Mozilla.org fear and loathing

13 October 2000 03:00 PM

Tags: netscape, mozilla, aol, open source

Financial analysts may like the deal. Some users may find it appealing. But the open source advocates at Mozilla.org are none too happy about Netscape Communications' pending absorption into America Online.

Mozilla.org is a small group of individuals dedicated to shepherding Netscape's browser and other open-software projects through the open-source process. The group works closely with the 100 or so full-time Netscape employees who are developing the code base that is passed on to Mozilla.

Netscape, which made its browser open source a year ago or so, is free to take the changes made by open source backers and reincorporate it into its browser.

Jamie Zawinski, one of the Mozilla faithful -- a self-described evangelist, gestaltmeister, representative of the net and even Webmaster -- has posted to the Mozilla web site an open letter entitled "fear and loathing on the merger trail."

In the letter, Zawinski attempts to assure the open source community that "mozilla.org is not Netscape. And it is not now, nor will it ever be, AOL."

Mozilla remains unafazed
During a press teleconference in which officials from AOL, Netscape and Sun Microsystems commented on the potential impact of the $US4.2 billion AOL-Netscape merger, Netscape's Netcenter General Manager Mike Homer downplayed any negative impact the merger could have on Mozilla.

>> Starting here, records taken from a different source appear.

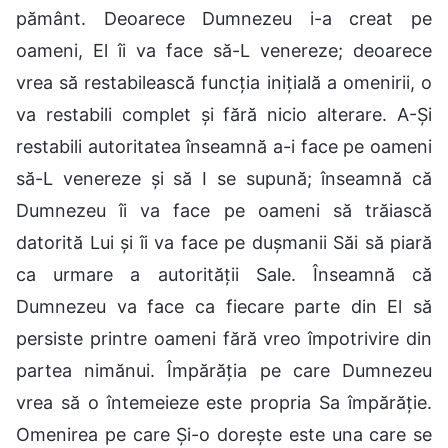
pământ. Deoarece Dumnezeu i-a creat pe
oameni, El îi va face să-L venereze; deoarece
vrea să restabilească funcția inițială a omenirii, o
va restabili complet și fără nicio alterare. A-Și
restabili autoritatea înseamnă a-i face pe oameni
să-L venereze și să I se supună; înseamnă că
Dumnezeu îi va face pe oameni să trăiască
datorită Lui și îi va face pe dușmanii Săi să piară
ca urmare a autorității Sale. Înseamnă că
Dumnezeu va face ca fiecare parte din El să
persiste printre oameni fără vreo împotrivire din
partea nimănui. Împărăția pe care Dumnezeu
vrea să o întemeieze este propria Sa împărăție.
Omenirea pe care Și-o dorește este una care se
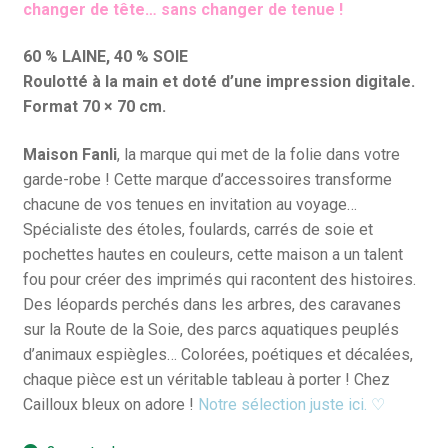
changer de tête… sans changer de tenue !
60 % LAINE, 40 % SOIE
Roulotté à la main et doté d’une impression digitale.
Format 70 × 70 cm.
Maison Fanli
, la marque qui met de la folie dans votre
garde-robe ! Cette marque d’accessoires transforme
chacune de vos tenues en invitation au voyage…
Spécialiste des étoles, foulards, carrés de soie et
pochettes hautes en couleurs, cette maison a un talent
fou pour créer des imprimés qui racontent des histoires.
Des léopards perchés dans les arbres, des caravanes
sur la Route de la Soie, des parcs aquatiques peuplés
d’animaux espiègles… Colorées, poétiques et décalées,
chaque pièce est un véritable tableau à porter ! Chez
Cailloux bleux on adore !
Notre sélection juste ici. ♡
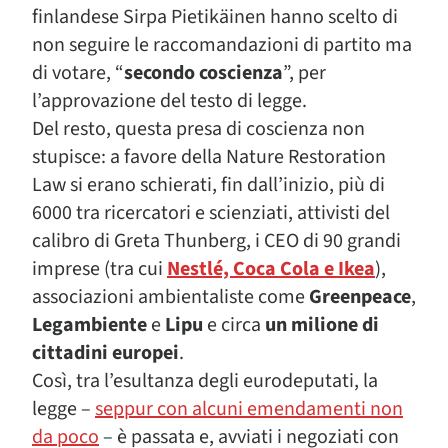
finlandese Sirpa Pietikäinen hanno scelto di
non seguire le raccomandazioni di partito ma
di votare, “
secondo coscienza
”, per
l’approvazione del testo di legge.
Del resto, questa presa di coscienza non
stupisce: a favore della Nature Restoration
Law si erano schierati, fin dall’inizio, più di
6000 tra ricercatori e scienziati, attivisti del
calibro di Greta Thunberg, i CEO di 90 grandi
imprese (tra cui
Nestlé, Coca Cola e Ikea
),
associazioni ambientaliste come
Greenpeace
,
Legambiente
e
Lipu
e circa
un milione di
cittadini europei
.
Così, tra l’esultanza degli eurodeputati, la
legge –
seppur con alcuni emendamenti non
da poco
– è passata e, avviati i negoziati con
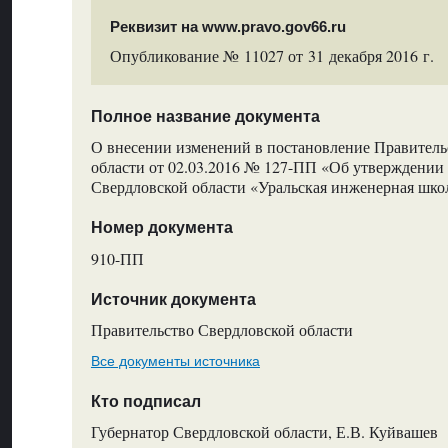
Реквизит на www.pravo.gov66.ru
Опубликование № 11027 от 31 декабря 2016 г.
Полное название документа
О внесении изменений в постановление Правитель
области от 02.03.2016 № 127-ПП «Об утверждени
Свердловской области «Уральская инженерная шко
Номер документа
910-ПП
Источник документа
Правительство Свердловской области
Все документы источника
Кто подписал
Губернатор Свердловской области, Е.В. Куйвашев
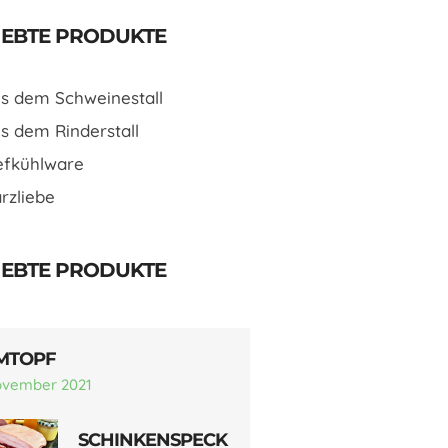
IEBTE PRODUKTE
s dem Schweinestall
s dem Rinderstall
efkühlware
rzliebe
IEBTE PRODUKTE
MTOPF
ovember 2021
SCHINKENSPECK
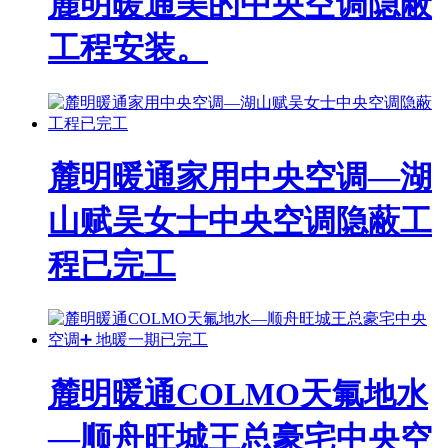
麓明暖通美的中央空调隐蔽
工程安装。
麓明暖通家用中央空调—湖
山赋吴女士中央空调隐蔽工
程已完工
麓明暖通COLMO天氟地水
—顺舟旺城王总豪宅中央空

Zawinski, in his online letter, insists that it is the people doing the coding, not Netscape, who are setting the agenda for Mozilla. (Zawinski did not respond to a request for comment by press time.)

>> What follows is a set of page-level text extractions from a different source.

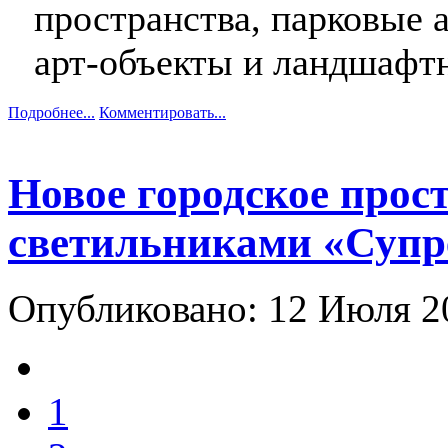
пространства, парковые а
арт-объекты и ландшафт
Подробнее...
Комментировать...
Новое городское прос
светильниками «Супр
Опубликовано: 12 Июля 
1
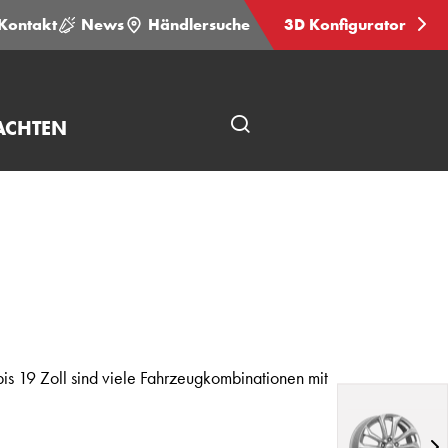
Kontakt
News
Händlersuche
3D Konfigurator
ACHTEN
Seitensuche
öffnen
is 19 Zoll sind viele Fahrzeugkombinationen mit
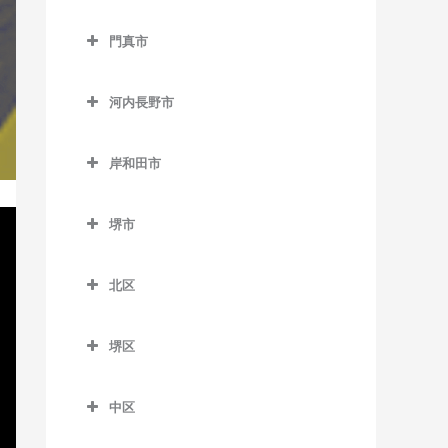
西中島南方駅のサックス教
貝塚駅のサックス教室
交野市のサックス教室
東玉出停留場のサックス教
大阪教育大前駅のサックス
室
室
門真市
貝塚市役所前駅のサックス
交野市駅のサックス教室
教室
門真市のサックス教室
東三国駅のサックス教室
教室
松田町停留場のサックス教
河内磐船駅のサックス教室
柏原駅のサックス教室
河内長野市
室
大和田駅のサックス教室
東淀川駅のサックス教室
近義の里駅のサックス教室
河内森駅のサックス教室
河内長野市のサックス教室
柏原南口駅のサックス教室
門真市駅のサックス教室
三国駅のサックス教室
清児駅のサックス教室
岸和田市
私市駅のサックス教室
天見駅のサックス教室
堅下駅のサックス教室
門真南駅のサックス教室
岸和田市のサックス教室
南方駅のサックス教室
名越駅のサックス教室
郡津駅のサックス教室
河内長野駅のサックス教室
河内堅上駅のサックス教室
堺市
西三荘駅のサックス教室
和泉大宮駅のサックス教室
二色浜駅のサックス教室
星田駅のサックス教室
汐ノ宮駅のサックス教室
堺市のサックス教室
河内国分駅のサックス教室
古川橋駅のサックス教室
岸和田駅のサックス教室
東貝塚駅のサックス教室
北区
千早口駅のサックス教室
高井田駅のサックス教室
久米田駅のサックス教室
北区のサックス教室
三ヶ山口駅のサックス教室
千代田駅のサックス教室
法善寺駅のサックス教室
堺区
下松駅のサックス教室
北花田駅のサックス教室
水間観音駅のサックス教室
美加の台駅のサックス教室
堺区のサックス教室
蛸地蔵駅のサックス教室
白鷺駅のサックス教室
三ツ松駅のサックス教室
中区
三日市町駅のサックス教室
浅香駅のサックス教室
春木駅のサックス教室
新金岡駅のサックス教室
中区のサックス教室
森駅のサックス教室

The best-case scenario for the open-source backers at Mozilla? AOL just ignores them and lets them continue on their merry way.

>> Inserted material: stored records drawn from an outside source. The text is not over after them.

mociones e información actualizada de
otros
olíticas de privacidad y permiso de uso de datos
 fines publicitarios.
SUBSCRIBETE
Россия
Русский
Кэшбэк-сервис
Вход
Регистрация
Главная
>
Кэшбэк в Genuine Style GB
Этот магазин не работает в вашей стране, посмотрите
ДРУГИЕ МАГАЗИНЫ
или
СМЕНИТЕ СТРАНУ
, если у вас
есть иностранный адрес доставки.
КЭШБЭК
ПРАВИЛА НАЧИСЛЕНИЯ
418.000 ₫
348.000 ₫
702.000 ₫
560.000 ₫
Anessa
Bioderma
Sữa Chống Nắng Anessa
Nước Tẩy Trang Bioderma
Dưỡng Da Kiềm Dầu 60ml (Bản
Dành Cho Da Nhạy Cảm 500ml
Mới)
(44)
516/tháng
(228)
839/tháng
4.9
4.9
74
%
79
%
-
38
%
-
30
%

"It's hard to imagine that they [AOL] would spend $4 billion dollars on Netscape just to throw away the client," Zawinski writes. "It is not unreasonable to assume that they [AOL] will adopt the same attitude that Netscape has: that open source works, and that the best way to have a top-of-the-line Web browser is to keep it open."

In the worst case, if AOL decides to try to return the Netscape browser to its former "proprietary" state, Zawinski notes, the code is already out there and will continue to be available via an open-source license.